YOU DID WHAT?!?!

Tuesday, July 7, 2015
sometimes I do crazy things, Suzanne

Sooooo, I spent the better part of April and May grading English II EOC essays for Pearson.  I had applied probably a year ago and hadn't heard much since then.  I got an availability survey to score elementary essays for the PARCC test. (I had to Google- sounds like this is a multi-state Common Core standardized assessment.)  I was surprised to be contact and ended up turning down the job.  It is a BIG time commitment, and I wasn't willing to put in the hours for an assessment that doesn't impact my classroom.  I was proud of myself for respecting my time and didn't expect to hear anymore from Pearson (ever but especially this scoring season).  Low and behold, about three weeks later, I was asked to score essays for STAAR.  So, nervously, I clicked accept, and just like that, I was a Pearson grader.

WHY?!?!
I decided to apply to score because I was still baffled by some of the scores students were getting when I looked at our PDF of essays.  Essays squeaked by with scores that were definitely higher that I would have given them while other were robbed (in my opinion) of scores they deserved.  I felt that the best way to understand the scoring was to become a scorer myself and undergo the calibration training.

WHAT WAS IT LIKE?!?!
About a week after accepting the job, I began training and qualification.  As an employee, you jump through the "because you have to" hoops like Sexual Harassment training. I kept thinking, "Surely this won't be relevant as I score essays in my own home but whatever."  Then came the fun part- training about what TEA values in the scoring.  I was pleased that the scoring was very focused on the student- accuracy in our scoring job was key because it impacted students, families, teachers, school and districts.  It was also focused on rewarding what the student gets right.  

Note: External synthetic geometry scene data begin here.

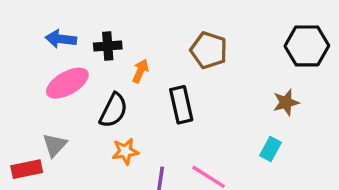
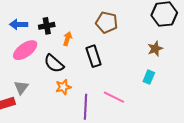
black semicircle: (113, 110) -> (54, 63), turned 110

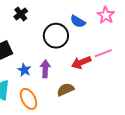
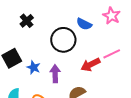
blue star: (24, 70) -> (34, 67), moved

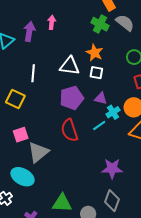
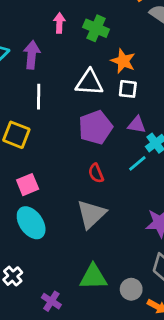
green cross: (100, 24) -> (96, 28), moved
purple arrow: (29, 31) -> (32, 55), moved
red semicircle: (69, 130) -> (96, 173), size x0.6
gray triangle: (38, 152) -> (91, 214), moved
cyan ellipse: (22, 177) -> (31, 223), moved, turned 30

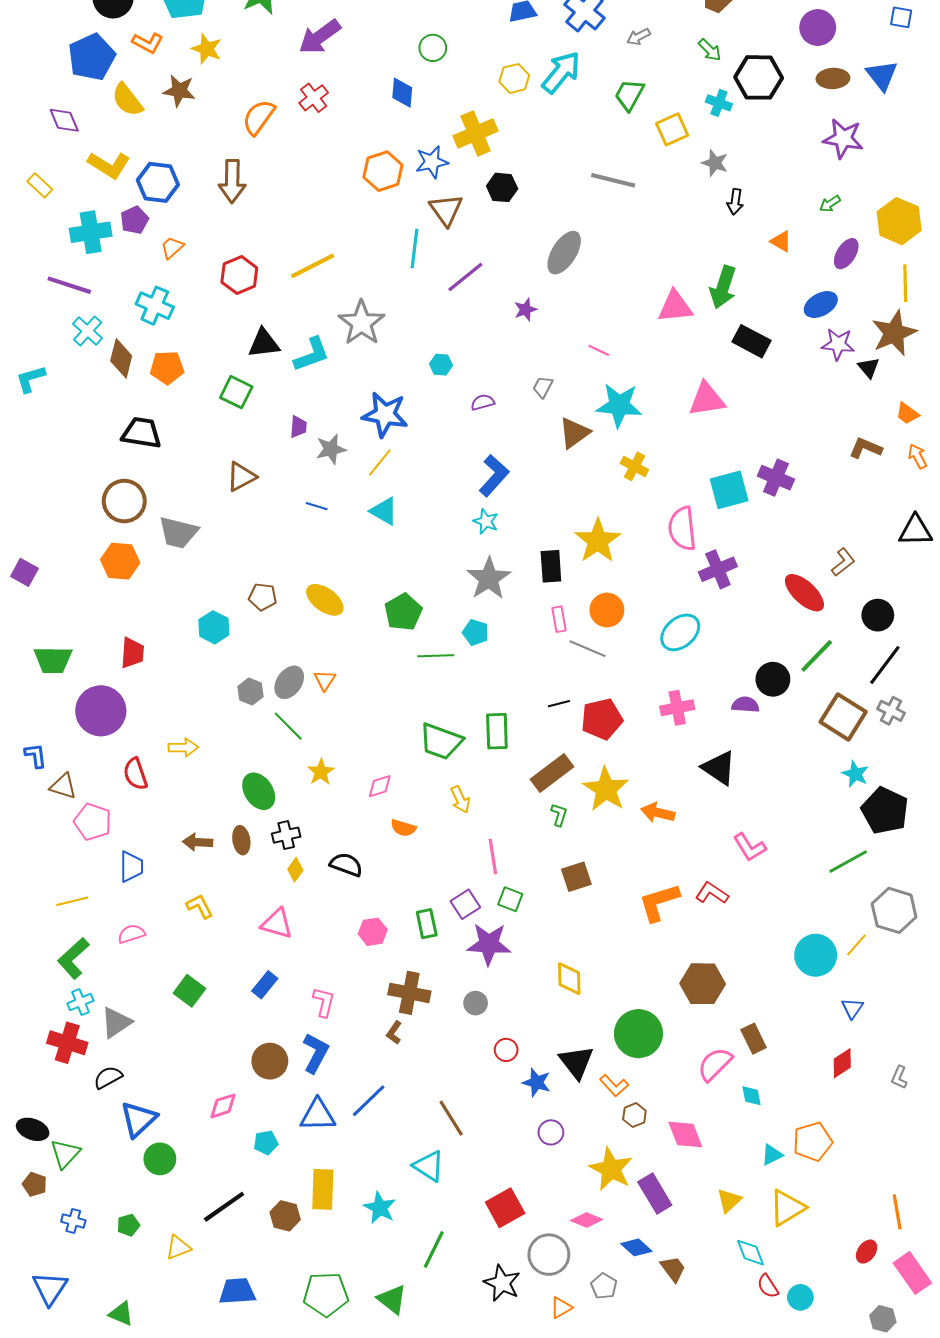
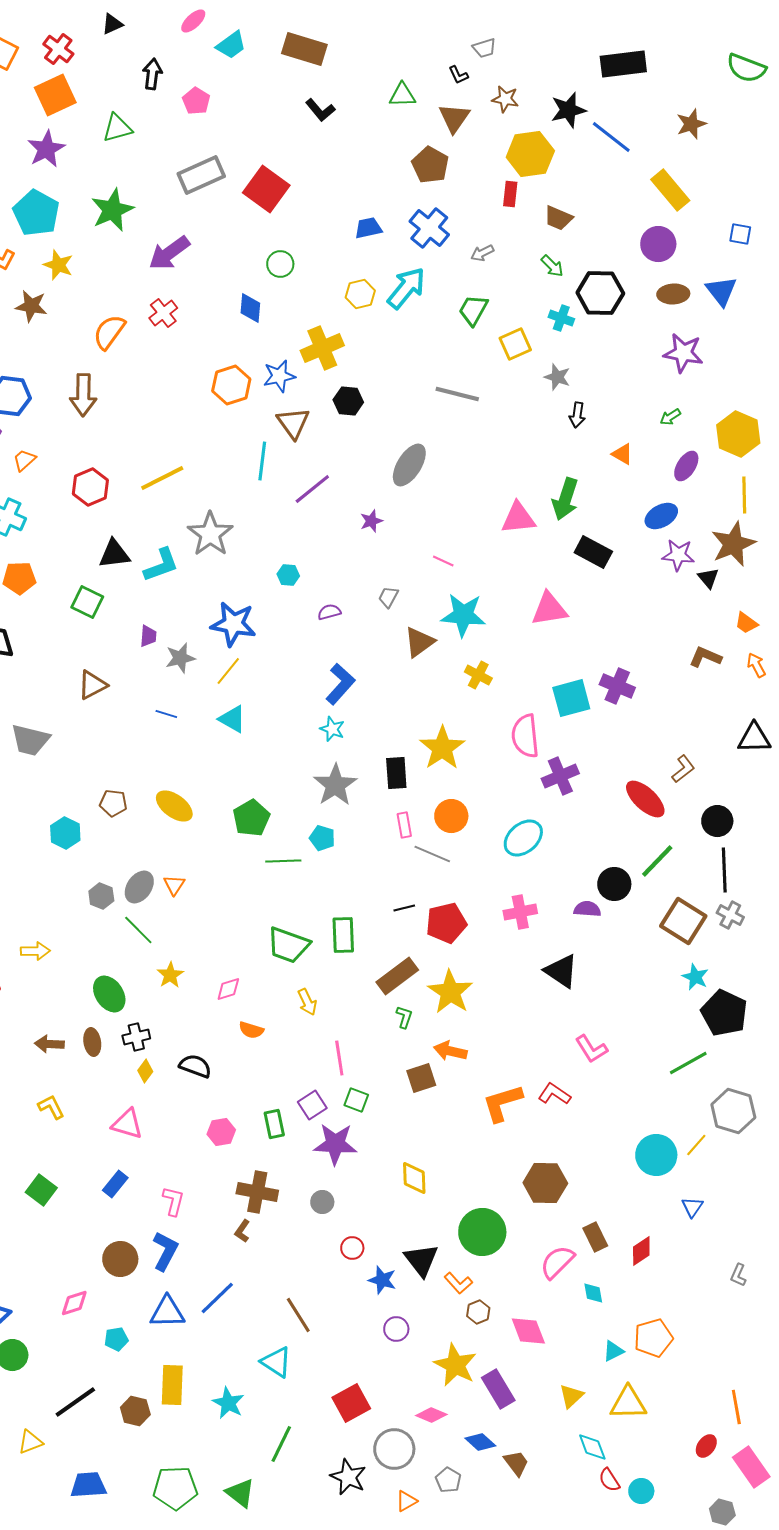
black line: (885, 665) -> (724, 870), turned -39
orange arrow: (658, 813) -> (450, 1051), moved
red diamond: (842, 1063) -> (641, 1251), moved
yellow triangle: (787, 1208) -> (628, 1403), turned 30

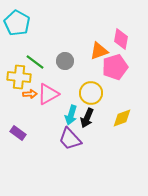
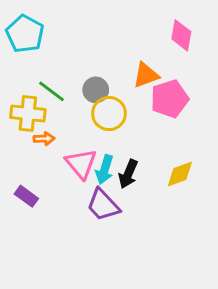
pink diamond: (121, 39) -> (181, 35), moved
yellow circle: (91, 93) -> (109, 114), moved
pink triangle: (48, 94) -> (81, 164), moved, turned -40

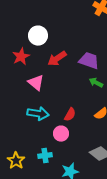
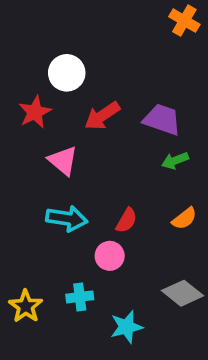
green arrow: (96, 83) -> (175, 161), turned -48

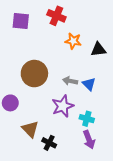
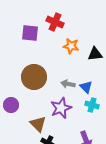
purple square: (21, 21) -> (30, 33), moved
cyan cross: (87, 119) -> (92, 105), moved
brown triangle: (30, 129) -> (38, 124), moved

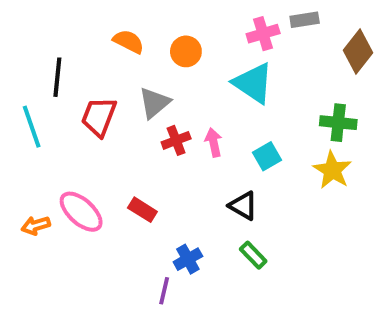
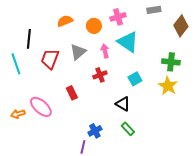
pink cross: (263, 34) -> (118, 17), moved
orange semicircle: (129, 42) -> (65, 21), turned -49
red cross: (176, 140) -> (100, 75), moved
pink arrow: (214, 142) -> (105, 51), moved
red rectangle: (142, 210) -> (72, 93), moved, turned 32

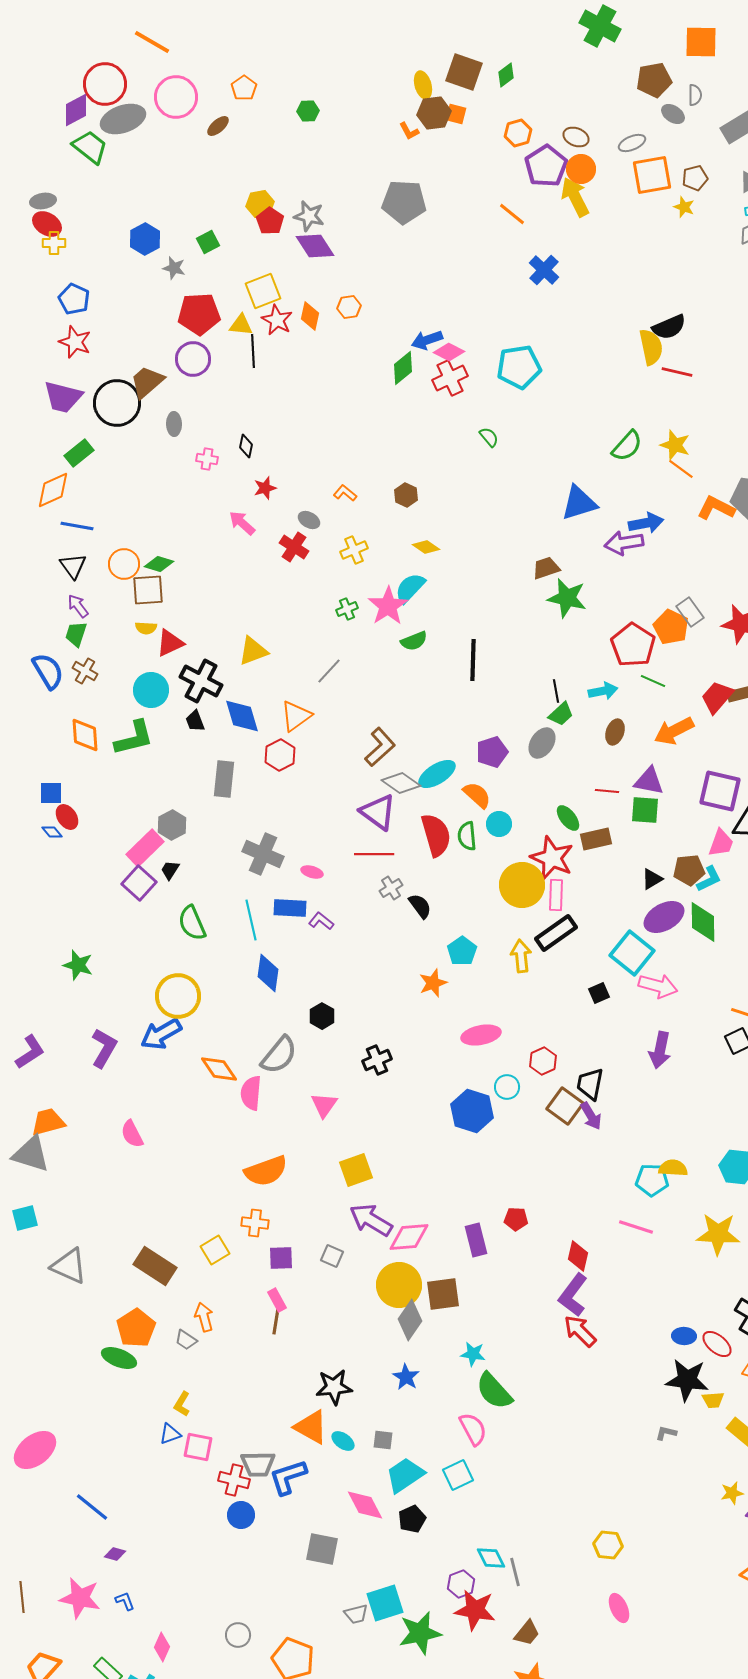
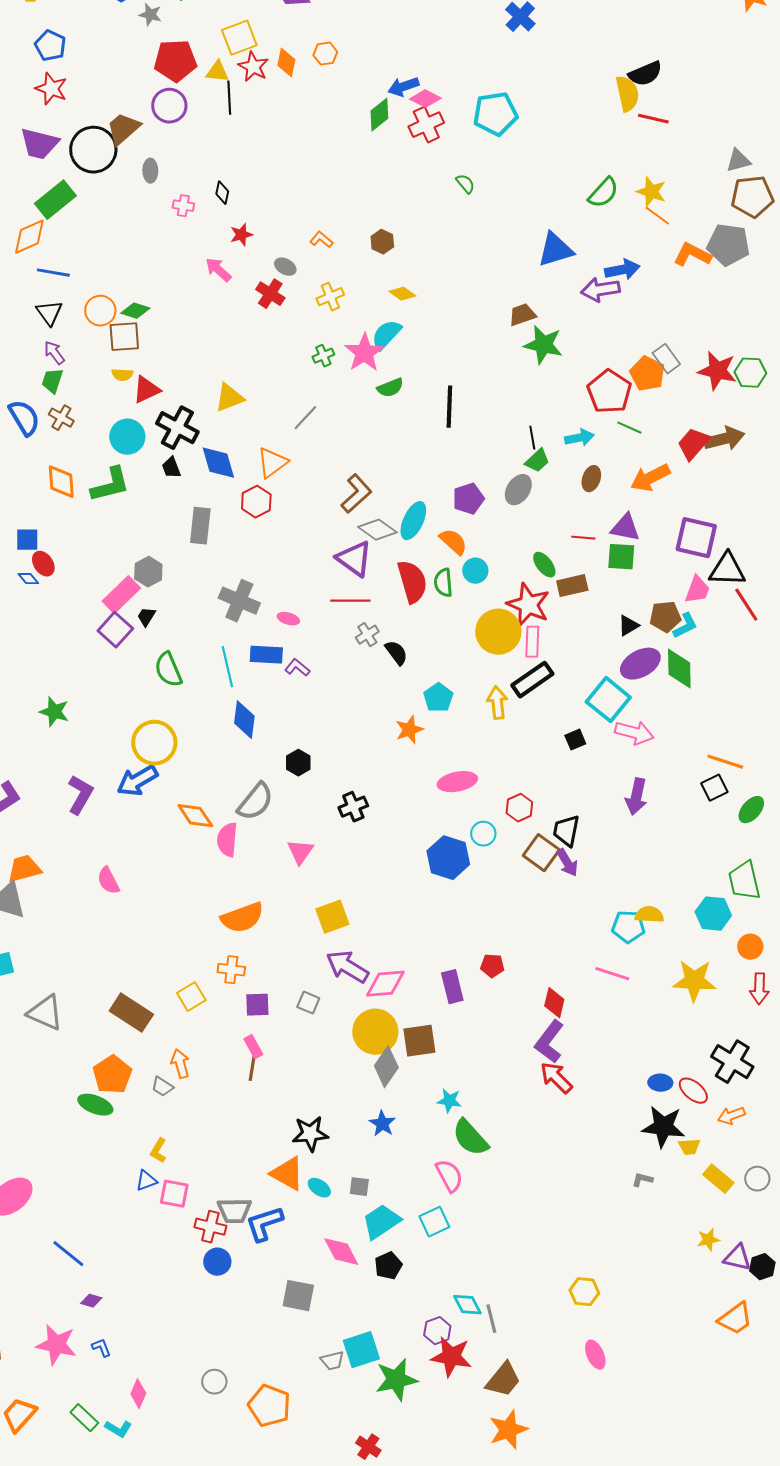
green rectangle: (79, 453) -> (55, 200), size x1.4
cyan ellipse: (437, 774) -> (413, 521), turned -33
brown trapezoid: (527, 1633) -> (503, 1380), size x1.4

Then came the calibration component.  We were given the scoring guide which will be released at the end of the summer.  We were guided through an explanation of each score point and its distinguishing characteristics.  I printed and marked up the scoring guide and had these essays with me anytime I scored.  They were chosen because they made some key, clarifying points.  I then when through scoring sets where I read student essays and scored them according to the scoring guide and sample essays.  I read the essay, scored it, and submitted.  After I did, TEA's scoring would pop up along with and explanation for the score.  This allowed me to check my accuracy and the rationale for a score.  Almost every time a phone number would show that I could call for further explanation if I just couldn't understand what an essay received a certain score.  Further along in the process, I had to complete a certain number of sets with designated accuracy in order to qualify for the job.  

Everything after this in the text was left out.